2 The experiments are mostly trivial and are barely analyzed. The authors provide the code to generate all experiments and visualizations in their supplementary material (and it works!), but as in the paper, there's minimal documentation supporting the experiments. As it exists now, there's very little added value in the experiments section.
3 There appears to be very limited direct application for this work in practice, due to the massive computational complexity of these measures.

__ Correctness__: The claims and methodology appear to be correct, and make sense from a high-level perspective: the authors are presenting a forward-backward Euler scheme in Wasserstein space, using appropriate operators that correspond to the normal Euler operators (the pushforward operator for the gradient step and the JKO operator for the proximal step). But this paper is out of my area; if there were mistakes in the proofs it is unlikely that I would identify them.
The assumptions do seem to be mild, as the authors claim. It would be nice to have a few lines to establish some intuition with respect to how reasonable the assumption that the regularizer H is convex along a generalized geodesic in Wasserstein space is. It appears that this H is almost always the negative entropy in practice? The broader impact statement suggests that more research into forms for the H functional is necessary.

__ Clarity__: The paper and appendix are clearly expertly written. The presentation is dense, making it difficult to access for readers who are not already experts in convex optimization and optimal transport - this includes the sections meant to review those topics and establish preliminaries. The authors may have struggled to get the content into the page limit.

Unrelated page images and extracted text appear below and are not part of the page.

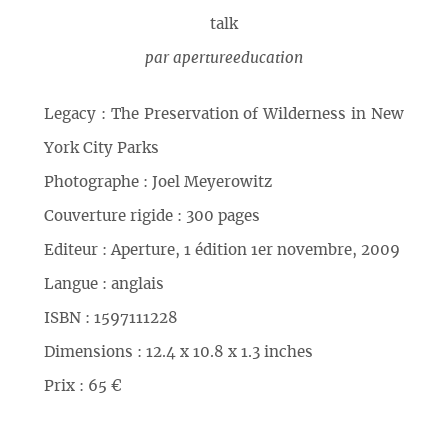
talk
par
apertureeducation
Legacy : The Preservation of Wilderness in New
York City Parks
Photographe : Joel Meyerowitz
Couverture rigide : 300 pages
Editeur : Aperture, 1 édition 1er novembre, 2009
Langue : anglais
ISBN : 1597111228
Dimensions : 12.4 x 10.8 x 1.3 inches
Prix : 65 €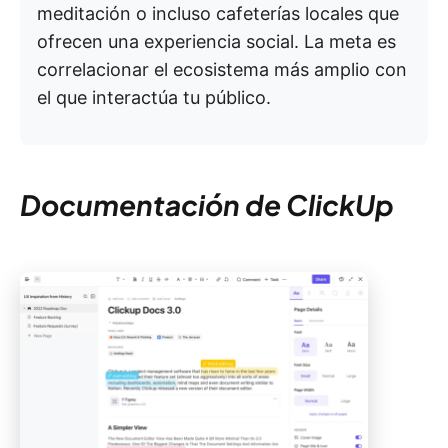
meditación o incluso cafeterías locales que
ofrecen una experiencia social. La meta es
correlacionar el ecosistema más amplio con
el que interactúa tu público.
Documentación de ClickUp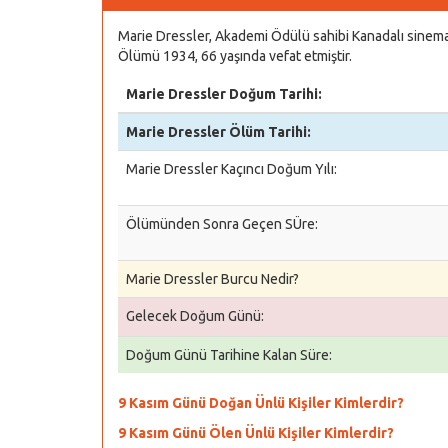
Marie Dressler, Akademi Ödülü sahibi Kanadalı sinema
Ölümü 1934, 66 yaşında vefat etmiştir.
Marie Dressler Doğum Tarihi:
Marie Dressler Ölüm Tarihi:
Marie Dressler Kaçıncı Doğum Yılı:
Ölümünden Sonra Geçen SÜre:
Marie Dressler Burcu Nedir?
Gelecek Doğum Günü:
Doğum Günü Tarihine Kalan Süre:
9 Kasım Günü Doğan Ünlü Kişiler Kimlerdir?
9 Kasım Günü Ölen Ünlü Kişiler Kimlerdir?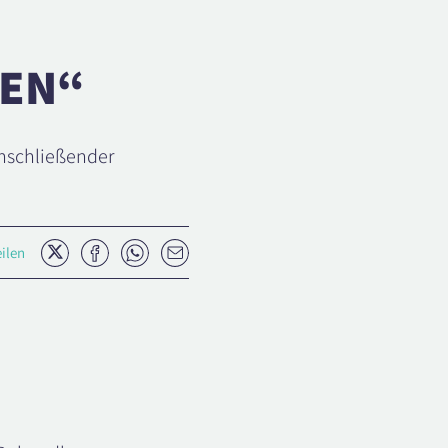
GEN“
nschließender
Twitter
Facebook
Whatsapp
E-
eilen
Mail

__ Relation to Prior Work__: The authors do a nice job here. Even though I am not in the area I feel confident that I understand which ideas are new to this paper and which came from other areas.

__ Reproducibility__: Yes

__ Additional Feedback__: As stated above, this paper is out of my area and I am not able to verify the correctness of the proofs definitively.
The strengths and weaknesses above may seem contradictory to my scoring of the paper as marginally above the acceptance threshold, but I think that despite the fact that there isn't much novelty here and the experiments are weak, there is value in the inclusion of purely theoretical papers that are obviously well-researched like this one, even if the takeaway from the paper is mostly lines 242-246. I'm putting my score in the middle of the range because of my low confidence.
Some suggestions: as written, this paper sits in a bit of an awkward postition on the spectrum between accessibility and technical depth, with respect to what the authors require from a reader. I think the reviews of Optimal Transport and Gradient Flows aren't necessary for inclusion at this level of technicality - a reader familiar with those topics won't need this review, and a reader unfamiliar with the topics won't get much out of the formal presentation and will have to look to other sources anyway. The paper would probably be more accessible, not less, if the authors recoup some of this "review" space to add more to sections 3 and 4 and highlight their own contributions.
The experiments section really doesn't add anything to the paper. It feels like it's there because the authors felt it necessary to have such a section because they're submitting to NeurIPS, but the theoretical results stand on their own; this paper would probably be better with the experiments section deleted and that space being used in another way. There's a bit of a tradeoff with section 2 available here: section 2 could be improved by the removal of 5, or 5 could be improved by the reworking of 2. The latter option would take the paper in a direction for more empirical evaluation of the setting.